April 11, 2018 News & Press Releases

ICYMI — The Washington Post: Norm Leahy: The Mueller test for Virginia Republicans


by DPVA Press Office

The Mueller test for Virginia RepublicansBy Norm Leahy, The Washington Post

Three contenders for the Republican Senate nomination debated in Charlottesville Tuesday. They answered questions on free speech, sanctuary cities, the opioid crisis – nothing out of the ordinary.

There is one question they should all be preparing an answer for right now: Will they support the president if he fires special counsel Robert S. Mueller III?

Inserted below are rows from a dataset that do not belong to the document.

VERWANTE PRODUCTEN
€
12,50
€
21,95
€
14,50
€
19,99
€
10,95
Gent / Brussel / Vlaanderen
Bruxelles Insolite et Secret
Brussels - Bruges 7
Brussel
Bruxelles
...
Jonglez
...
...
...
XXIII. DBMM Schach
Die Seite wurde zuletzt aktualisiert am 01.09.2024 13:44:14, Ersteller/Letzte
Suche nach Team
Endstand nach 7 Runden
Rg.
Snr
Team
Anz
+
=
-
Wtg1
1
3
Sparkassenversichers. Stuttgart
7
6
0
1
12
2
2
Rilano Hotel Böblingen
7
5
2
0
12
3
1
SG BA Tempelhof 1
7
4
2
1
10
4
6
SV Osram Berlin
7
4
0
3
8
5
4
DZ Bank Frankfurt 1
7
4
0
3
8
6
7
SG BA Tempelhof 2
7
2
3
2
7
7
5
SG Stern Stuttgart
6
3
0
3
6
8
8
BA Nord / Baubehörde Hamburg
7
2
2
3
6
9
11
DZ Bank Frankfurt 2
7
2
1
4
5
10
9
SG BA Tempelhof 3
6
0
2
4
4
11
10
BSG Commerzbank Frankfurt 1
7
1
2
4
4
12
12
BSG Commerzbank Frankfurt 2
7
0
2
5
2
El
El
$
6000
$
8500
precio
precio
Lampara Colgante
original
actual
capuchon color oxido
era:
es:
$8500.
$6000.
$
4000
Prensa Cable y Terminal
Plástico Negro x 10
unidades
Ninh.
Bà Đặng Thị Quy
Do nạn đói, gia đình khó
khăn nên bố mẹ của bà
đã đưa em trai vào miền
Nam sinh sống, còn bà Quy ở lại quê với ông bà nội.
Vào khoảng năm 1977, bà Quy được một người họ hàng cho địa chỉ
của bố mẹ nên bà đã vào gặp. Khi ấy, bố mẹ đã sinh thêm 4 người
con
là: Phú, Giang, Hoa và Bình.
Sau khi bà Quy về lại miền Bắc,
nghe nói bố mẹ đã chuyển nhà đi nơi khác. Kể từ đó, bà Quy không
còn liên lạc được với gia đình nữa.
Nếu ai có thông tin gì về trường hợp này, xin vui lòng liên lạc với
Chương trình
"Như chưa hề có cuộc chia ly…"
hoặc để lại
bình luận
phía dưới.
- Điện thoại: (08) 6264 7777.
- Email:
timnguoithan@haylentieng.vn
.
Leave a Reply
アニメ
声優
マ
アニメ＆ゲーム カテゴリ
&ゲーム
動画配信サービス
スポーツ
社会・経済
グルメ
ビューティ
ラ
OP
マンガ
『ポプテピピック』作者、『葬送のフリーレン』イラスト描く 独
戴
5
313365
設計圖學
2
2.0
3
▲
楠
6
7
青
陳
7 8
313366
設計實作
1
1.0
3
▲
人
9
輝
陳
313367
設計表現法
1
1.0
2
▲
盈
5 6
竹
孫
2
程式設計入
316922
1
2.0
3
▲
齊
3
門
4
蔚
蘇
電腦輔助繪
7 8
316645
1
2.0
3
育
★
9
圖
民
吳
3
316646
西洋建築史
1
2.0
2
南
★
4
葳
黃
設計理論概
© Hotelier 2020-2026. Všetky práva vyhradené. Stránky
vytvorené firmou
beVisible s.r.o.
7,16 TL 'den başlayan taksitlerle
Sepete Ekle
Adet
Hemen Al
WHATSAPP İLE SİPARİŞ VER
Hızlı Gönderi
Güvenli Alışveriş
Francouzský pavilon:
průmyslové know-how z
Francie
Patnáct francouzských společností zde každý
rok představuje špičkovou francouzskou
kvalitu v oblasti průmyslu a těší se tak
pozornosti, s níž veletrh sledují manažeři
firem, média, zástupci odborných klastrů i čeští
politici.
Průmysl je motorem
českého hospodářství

It is a hypothetical question, something politicians of all stripes are reluctant to answer directly, let alone fully.

But as The Post’s Amber Phillips writes, it might not be hypothetical much longer.

The unusual timing of a statement from Sens. Thom Tillis (R-N.C.) and Christopher A. Coons (D-Del.) — asking the president “to allow the Special Counsel to complete his work without impediment” — has official Washington wondering whether President Trump might be ready to fire Mueller while Congress is out of town.

This isn’t the first time we’ve been to this bizarre rodeo. Earlier this month, the president used his Twitter account to attack Mueller by name. Sen. Orrin G. Hatch (R-Utah) said the president wouldn’t fire Mueller because the fallout would be so intense:

“Number one, it would be a real mistake. Number two, it would be looked upon very badly by almost everybody. Number three, it would open up media criticism that he’s never even seen before, and I could go on and on.”

But that was two weeks ago, a lifetime in Trumpworld.

Hatch and others may publicly say the president won’t fire Mueller. Privately, they know anything is possible.

So what if he does?

My colleague Quin Hillyer wrote that such an action should result in mass resignations of cabinet officials and staff and “an impeachment inquiry should immediately commence.”

“Such a firing,” Hillyer wrote, “so clearly would ‘obstruct’ (in common parlance, whether or not in some technical-legal sense) the course of justice that it should require Congress to officially wrestle with the thorny question of whether this presidential misbehavior rises (or falls) to ‘impeachable’ levels.”

Actually staging an inquiry would be an accomplishment in a Congress that can’t even pass its appropriations bills on time.

Getting panel members to check their partisan colors and preconceived notions at the door would be positively miraculous.

Again, all hypothetical, and something we can all hope remains that way.

But nothing is for sure with this president and this administration.

Which brings us back to the would-be Virginia Republican Senate nominees.

So far, three candidates have qualified for the ballot: Nick Freitas, E.W. Jackson and Corey A. Stewart.

We already know Stewart has lashed himself to the president’s mast. He will applaud, not question, a Mueller firing. He might even ask why it took so long to happen.

Freitas is taking fire from Stewart for his insufficient loyalty to the president. That’s to be expected from Stewart, who is counting on the commonwealth’s Trump vote to carry him to a statewide nomination that’s twice eluded him.

All the more reason for the neophyte statewide candidate to prepare now for a question his liberty platform, alone, cannot answer. Stewart will hit him hard. The Trump voters in the GOP ranks will be lost to him. Is he willing to stand on principle when it matters most? His Green Beret background suggests he would.

Jackson, on his campaign website, states he will “never side with the weak, establishment Republicans who attack the president and refuse to support his agenda.” He also criticized the controversial Trump dossier and FISA warrant as acts of people “trying to get Donald Trump.”

Jackson, then, already has the groundwork for his hypothetical response in place.

Here’s hoping no one has to answer this hypothetical, that the president stays out of Mueller’s way and the investigation continues.

But they, and every Virginia GOP officeholder, needs to have a response ready to go — in case decides wants to try his luck with a constitutional crisis.